Captain Blackadder: Do you mean "How did the war start?"

Lieutenant George: The war started because of the vile Hun and his villainous
empire- building.

Captain Blackadder: George, the British Empire at present covers a quarter of
the globe, while the German Empire consists of a small sausage factory in
Tanganiki. I hardly think that we can be entirely absolved of blame on the
imperialistic front.

Lieutenant George: Oh, no, sir, absolutely not.

Private Baldrick: I heard that it started when a bloke called Archie Duke shot
an ostrich 'cause he was hungry.

Captain Blackadder: I think you mean it started when the Archduke of Austro-
Hungary got shot._

[http://www.liveleak.com/view?i=641_1285524199](http://www.liveleak.com/view?i=641_1285524199)

------
dredmorbius
For a highly provacative and informative lesser-known history of WWI, see
Robert Newman's History of Oil.

[http://fixyt.com/watch?v=GIpm_8v80hw](http://fixyt.com/watch?v=GIpm_8v80hw)

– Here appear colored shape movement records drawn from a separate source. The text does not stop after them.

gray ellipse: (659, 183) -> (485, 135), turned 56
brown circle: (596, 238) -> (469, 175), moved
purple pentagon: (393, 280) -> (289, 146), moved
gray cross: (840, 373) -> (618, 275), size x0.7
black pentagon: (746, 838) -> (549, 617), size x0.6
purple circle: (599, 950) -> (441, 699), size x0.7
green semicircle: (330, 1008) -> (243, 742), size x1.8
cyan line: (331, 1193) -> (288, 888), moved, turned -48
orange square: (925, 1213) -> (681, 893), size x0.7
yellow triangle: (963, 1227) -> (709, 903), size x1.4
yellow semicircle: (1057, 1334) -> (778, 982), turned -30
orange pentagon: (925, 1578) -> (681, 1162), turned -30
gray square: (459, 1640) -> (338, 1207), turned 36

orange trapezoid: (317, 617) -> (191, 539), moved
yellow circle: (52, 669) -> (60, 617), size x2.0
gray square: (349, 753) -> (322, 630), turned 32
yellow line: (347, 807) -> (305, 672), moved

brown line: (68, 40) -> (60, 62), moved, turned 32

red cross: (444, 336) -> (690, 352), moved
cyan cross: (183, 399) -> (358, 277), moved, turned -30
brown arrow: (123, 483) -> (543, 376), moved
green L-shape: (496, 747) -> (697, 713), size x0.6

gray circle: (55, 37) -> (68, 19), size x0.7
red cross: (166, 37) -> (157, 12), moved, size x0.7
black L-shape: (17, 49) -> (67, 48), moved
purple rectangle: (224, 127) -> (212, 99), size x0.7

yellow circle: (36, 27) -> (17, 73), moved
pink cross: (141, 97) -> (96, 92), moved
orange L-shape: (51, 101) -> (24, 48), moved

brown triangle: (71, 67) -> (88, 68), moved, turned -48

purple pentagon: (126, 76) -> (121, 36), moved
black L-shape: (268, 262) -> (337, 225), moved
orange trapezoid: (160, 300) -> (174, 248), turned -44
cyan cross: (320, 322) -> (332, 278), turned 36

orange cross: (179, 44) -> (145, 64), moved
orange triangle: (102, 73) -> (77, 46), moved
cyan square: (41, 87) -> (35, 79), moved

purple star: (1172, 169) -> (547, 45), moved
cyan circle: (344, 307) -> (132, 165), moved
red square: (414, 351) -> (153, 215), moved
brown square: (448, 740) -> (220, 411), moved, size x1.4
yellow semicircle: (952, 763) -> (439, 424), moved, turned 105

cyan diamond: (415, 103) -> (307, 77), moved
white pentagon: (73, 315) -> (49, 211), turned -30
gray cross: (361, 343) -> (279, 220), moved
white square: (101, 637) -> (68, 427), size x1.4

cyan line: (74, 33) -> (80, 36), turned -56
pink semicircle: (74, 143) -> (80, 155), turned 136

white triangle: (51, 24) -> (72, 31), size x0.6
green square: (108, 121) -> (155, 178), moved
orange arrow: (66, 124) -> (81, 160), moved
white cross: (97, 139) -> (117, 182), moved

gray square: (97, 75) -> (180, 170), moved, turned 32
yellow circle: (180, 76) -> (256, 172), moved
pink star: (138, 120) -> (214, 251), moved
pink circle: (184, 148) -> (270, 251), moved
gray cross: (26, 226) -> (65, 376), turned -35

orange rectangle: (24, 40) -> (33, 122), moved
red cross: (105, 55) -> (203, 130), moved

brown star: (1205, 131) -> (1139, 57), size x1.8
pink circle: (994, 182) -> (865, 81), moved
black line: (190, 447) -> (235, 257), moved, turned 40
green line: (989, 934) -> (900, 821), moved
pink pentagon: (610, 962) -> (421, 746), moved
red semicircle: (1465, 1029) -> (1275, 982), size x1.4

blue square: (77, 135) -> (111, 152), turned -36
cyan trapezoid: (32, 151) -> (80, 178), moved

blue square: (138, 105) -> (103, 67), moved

The book (and PBS/BBC series) _The Prize_ also includes some highly
interesting aspects on both WWI and WWII and the role of oil in combat. Though
the concerns over the Berlin-Baghdad Railroad Newman highlights aren't
discussed.

[http://fixyt.com/watch?v=ioazMpe1SHE](http://fixyt.com/watch?v=ioazMpe1SHE)
(around 41m46s)

------
chestnut-tree
The BBC is broadcasting and publishing tons of stuff about WWI. Perhaps too
much to be honest. However, for those who are interested in the history, they
have some informative guides.

Today (June 28) is the day that Archduke Franz Ferdinand was assasinated in
1914:

 _37 Days: Countdown to World War One_
[http://www.bbc.co.uk/timelines/zgy334j](http://www.bbc.co.uk/timelines/zgy334j)

------
desireco42
As a Serbian, I see a lot of rewriting history in recent years where Germans
want to shift responsibility for horrible acts of savagery to others,
especially as EU does carry some of the nazi ideals.

On the other hand, having more balanced approach to events is certainly
welcome. Britain for example is not completely innocent at all and prevailing
sentiment was always to blame Germans for everything.

------
Kiro
[https://twitter.com/prchovanec/status/482813849876594689/pho...](https://twitter.com/prchovanec/status/482813849876594689/photo/1)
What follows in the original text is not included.